Visitors can start the day at the Fenimore Art Museum by taking in one of the new exhibitions, such as Empire Waists, Bustles and Lace: A Century of New York Fashion – an exciting exhibition of the Museum’s collection of historic dresses. The exhibition includes the oldest known example of a dress with a label, stunning examples of Empire, Romantic and Civil War era dresses and turn-of-the-20th century items. Afterwards, visitors can enjoy lunch on the terrace overlooking Otsego Lake and then stroll across to The Farmers’ Museum to visit the baby lambs and ride on The Empire State Carousel.

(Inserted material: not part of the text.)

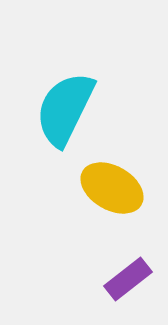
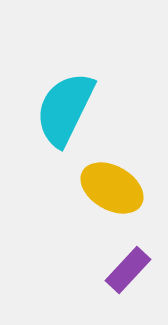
purple rectangle: moved 9 px up; rotated 9 degrees counterclockwise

About the Fenimore Art Museum

The Fenimore Art Museum, located on the shores of Otsego Lake — James Fenimore Cooper’s “Glimmerglass Lake” — in historic Cooperstown, New York, features a wide-ranging collection of American art including: folk art; important American 18th- and 19th-century landscape, genre, and portrait paintings; an extensive collection of domestic artifacts; more than 125,000 historical photographs representing the technical developments made in photography and providing extensive visual documentation of the region’s unique history; and the renowned Eugene and Clare Thaw Collection of American Indian Art comprising more than 800 art objects representative of a broad geographic range of North American Indian cultures, from the Northwest Coast, Eastern Woodlands, Plains, Southwest, Great Lakes, and Prairie regions. Founded in 1945, the Fenimore Art Museum is NYSHA’s showcase museum.

About The Farmers’ Museum

As one of the oldest rural life museums in the country, The Farmers’ Museum in Cooperstown, New York, provides visitors with a unique opportunity to experience 19th-century rural and village life first-hand through authentic demonstrations and interpretative exhibits. The museum, founded in 1943, comprises a Colonial Revival stone barn listed on the National Register for Historic Places, a recreated historic village circa 1845, a late- nineteenth-century Country Fair featuring The Empire State Carousel, and a working farmstead. Through its 19th-century village and farm, the museum preserves important examples of upstate New York architecture, early agricultural tools and equipment, and heritage livestock. The Farmers’ Museum’s outstanding collection of more than 23,000 items encompasses significant historic objects ranging from butter molds to carriages, and hand planes to plows. The museum also presents a broad range of interactive educational programs for school groups, families, and adults that explore and preserve the rich agricultural history of the region.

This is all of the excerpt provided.